# Statistical breakthrough in city measuring



## Leeds No.1 (Jul 26, 2004)

New York is tiny compared to Mexico City; you cant just discount suburbs, or shanty towns because theyre not "buff".


----------



## DELCROID (Apr 9, 2006)

Sir P von said:


> ..........
> 
> PS: mexico df, sao paulo and istanbul.. never been there. they are just among the top 10 without being known very well. anyway, nothing against those cities at all!

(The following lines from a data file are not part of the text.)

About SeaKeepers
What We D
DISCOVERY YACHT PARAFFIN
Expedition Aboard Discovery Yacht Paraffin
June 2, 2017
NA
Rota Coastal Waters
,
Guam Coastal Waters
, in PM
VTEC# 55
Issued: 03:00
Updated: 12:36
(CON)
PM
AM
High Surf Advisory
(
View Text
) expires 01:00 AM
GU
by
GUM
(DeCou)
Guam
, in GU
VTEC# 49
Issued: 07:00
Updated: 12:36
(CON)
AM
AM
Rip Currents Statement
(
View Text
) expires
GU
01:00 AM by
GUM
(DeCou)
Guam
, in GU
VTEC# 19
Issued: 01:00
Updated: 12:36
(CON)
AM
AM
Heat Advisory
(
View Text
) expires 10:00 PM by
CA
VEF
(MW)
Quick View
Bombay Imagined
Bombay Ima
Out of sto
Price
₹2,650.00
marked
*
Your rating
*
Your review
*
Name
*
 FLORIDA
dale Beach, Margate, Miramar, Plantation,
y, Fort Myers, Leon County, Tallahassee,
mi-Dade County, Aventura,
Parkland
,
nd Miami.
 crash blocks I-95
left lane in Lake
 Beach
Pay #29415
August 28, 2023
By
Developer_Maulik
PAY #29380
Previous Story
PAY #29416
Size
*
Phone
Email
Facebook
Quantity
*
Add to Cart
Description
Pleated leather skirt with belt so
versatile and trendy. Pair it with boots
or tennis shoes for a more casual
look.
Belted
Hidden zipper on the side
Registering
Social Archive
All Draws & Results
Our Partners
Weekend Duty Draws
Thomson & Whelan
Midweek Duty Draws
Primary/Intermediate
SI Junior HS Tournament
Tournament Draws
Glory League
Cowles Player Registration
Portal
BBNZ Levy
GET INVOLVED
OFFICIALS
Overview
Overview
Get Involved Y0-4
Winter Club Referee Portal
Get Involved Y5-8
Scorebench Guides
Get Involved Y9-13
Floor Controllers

These short you-tube videos show a bit of what "lame-cities" look like in Latin America....  :



*SP: *

1.- (02:23): http://www.youtube.com/watch?v=28vQo-1yI4w



2.- (04:21): http://www.youtube.com/watch?v=X3ntPYNfNn4



*RJ:*

1.- (02:13): http://www.youtube.com/watch?v=M1rBRO3MY7w


2.- (03:29): http://www.youtube.com/watch?v=6-bJz66MQCQ




*BA* (07:57): http://www.youtube.com/watch?v=AzzNLK7FEno


*MX* (09:23): http://www.youtube.com/watch?v=CZ4FmNK15RQ


i hope you like them .....


----------



## earthJoker (Dec 15, 2004)

Kuesel said:


> HALF lake? practicly the whole... if it's a bit green on the banks then it's a private park  And the Glatt- and Limmattal is anyway... well, no comment


If you include the Obersee! Between Stäfa and Jona there is also a big overbuild junk and in the region of the peninsula Au aswell.


BTW is there any urban area map of Zürich around, I didn't saw Zürich in the City Comparison thread


----------